An ideal metric for monitoring glaucoma would be accurate (directly representative of the true disease status), precise (taking one of many different possible values rather than just a small number of possibilities), and repeatable (low test–retest variability). Unfortunately, it is currently impossible to assess test accuracy, since there is no gold standard available for describing the true disease status or its rate of change in any given eye. An assay of the exact number of remaining retinal ganglion cells may one day provide such a gold standard, but even that may not be sufficient if an unknown number of those cells are present but dysfunctional. Precision is easier to assess. For example, frequency-doubling technology (FDT) perimetry using the Matrix perimeter (Carl Zeiss Meditec Inc.) has only 15 possible final threshold estimates available to describe the functional status at any given visual field location, whereas OCT reports RNFLT on a continuous scale.

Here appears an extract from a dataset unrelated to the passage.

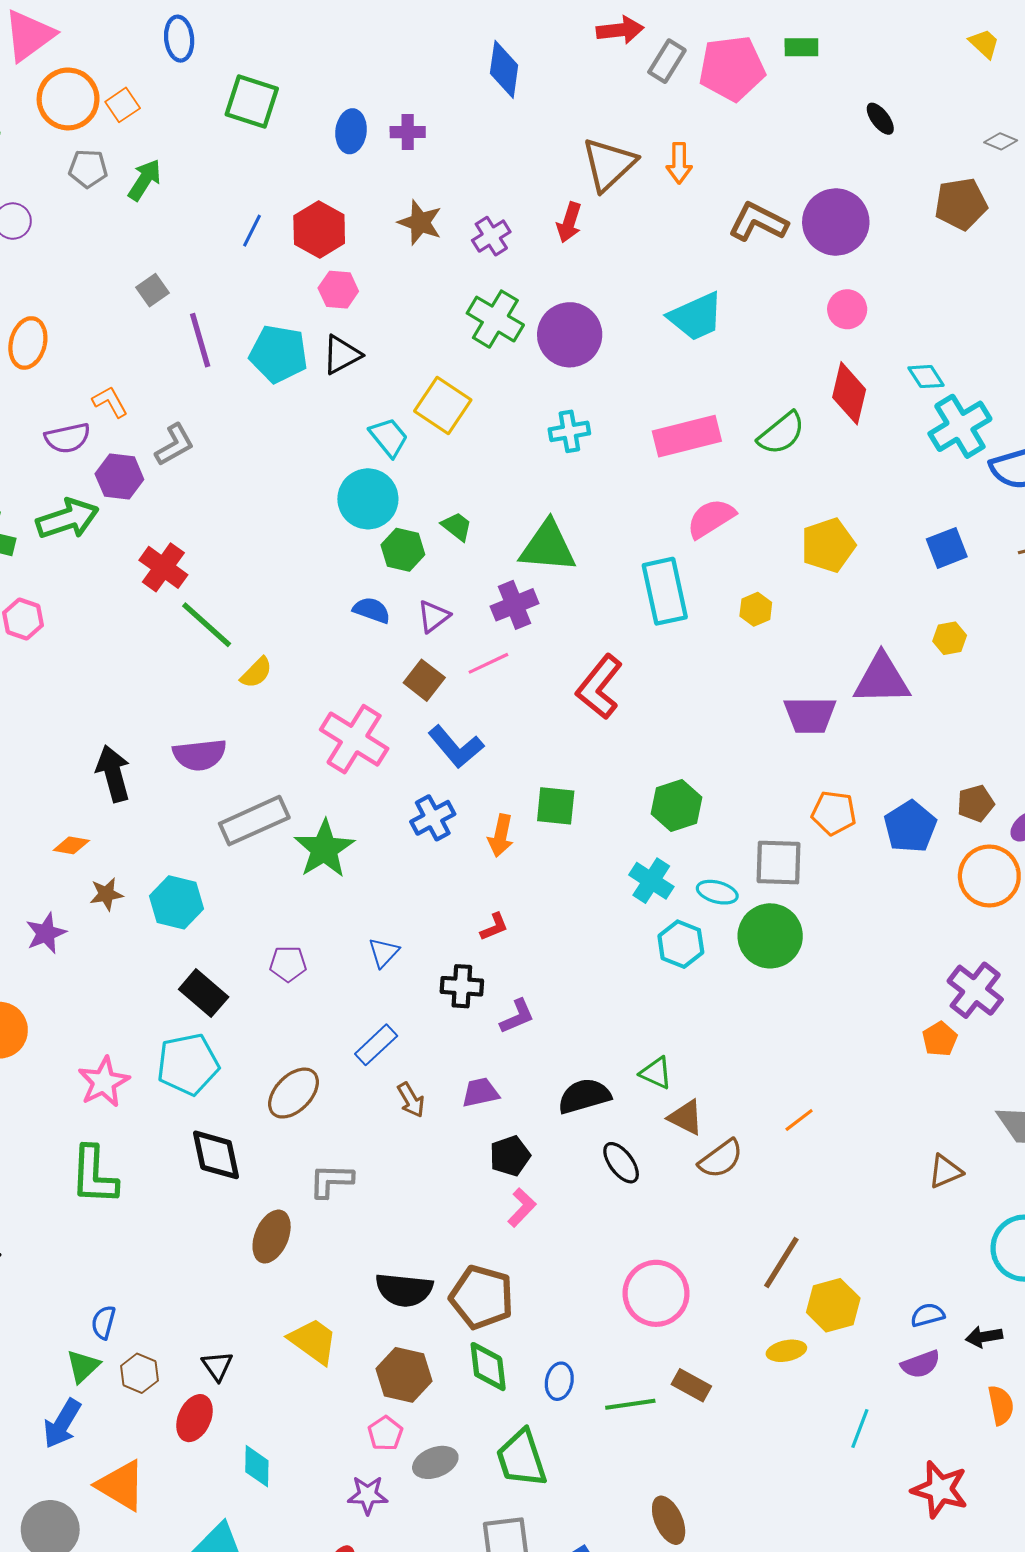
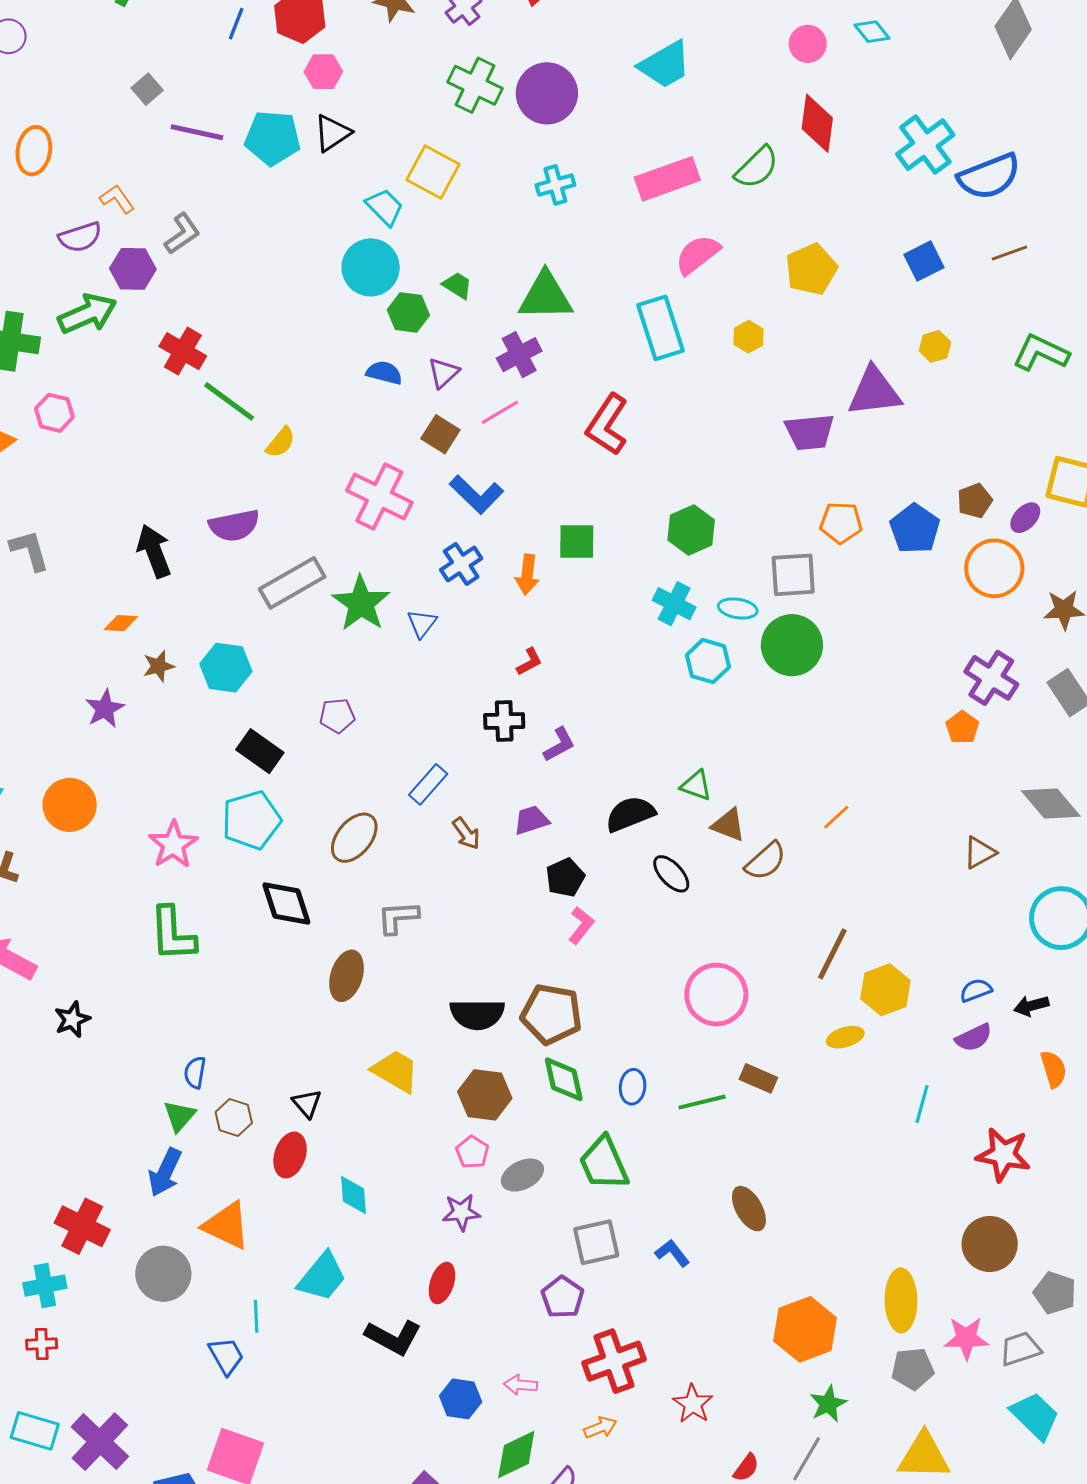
purple line: (200, 340) -> (197, 132), turned -56
cyan diamond: (926, 377) -> (872, 32), moved
blue triangle: (384, 953) -> (422, 623), moved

Repeatability has most frequently been assessed using test–retest variability,
7,12,15,16 with as short a period of time as possible between the repeated testing in order to minimize the possibility of true change having occurred during that time period. In this study, repeatability is assessed using the residuals from the trend over time, which is essentially the same as assessing test–retest variability using tests that are up to several years apart, but accounting for possible change that may have taken place over that period. This enables a larger dataset to be used without requiring impractical amounts of short-term data collection, improving estimates of the amount of variability present. The estimates of noise derived here are similar to those from the literature using short duration test–retest studies.
12,13
Perhaps a larger advantage of using longitudinal data, rather than short duration test–retest data, is that it allows the amount of change over time to be used as a measure of signal. A test whose outcome displays very little change over time or has a narrow dynamic range is of limited use for a progressive neuropathy such as glaucoma, even if the variability is low. As an extreme example, consider multiplying all results from a device by zero; there would be zero variability, but there would also be no remaining signal. Detection of change, and perhaps as importantly the rate of change, is one of the two main priorities for a clinical test used to monitor a chronic disease such as glaucoma. The other priority is its ability to discriminate between healthy and diseased eyes. The cross-sectional technique proposed by Artes et al.
8 can be used to assess signal-to-noise ratios for the ability to discriminate healthy from diseased eyes, but the technique demonstrated in the current study may provide a better framework within which to assess signal-to-noise ratios for detection of progression.
Choices made in this study may have had a minor effect on the results, even though such effects were minimized wherever possible. Firstly, RNFLT was assessed from OCT scans after manual refinement of the instrument's automated segmentations, to remove obvious errors and inconsistencies. Such refinements might not be routinely performed in the clinical setting. Secondly, linear fits over time were used for both methodologies, despite the fact that SAP sensitivities on a decibel scale have been reported to decline exponentially whereas RNFLT declines linearly,
11,17–19 and so the residuals for MD may be larger (giving a larger estimate of ‘noise') than they would be with a different longitudinal model. The linear fit was retained principally because it provides a more intuitive measure of signal, since in an exponential longitudinal model the rate of change is not constant. A linear model appears to be adequate for examining changes in MD over time so long as the series length is not excessive.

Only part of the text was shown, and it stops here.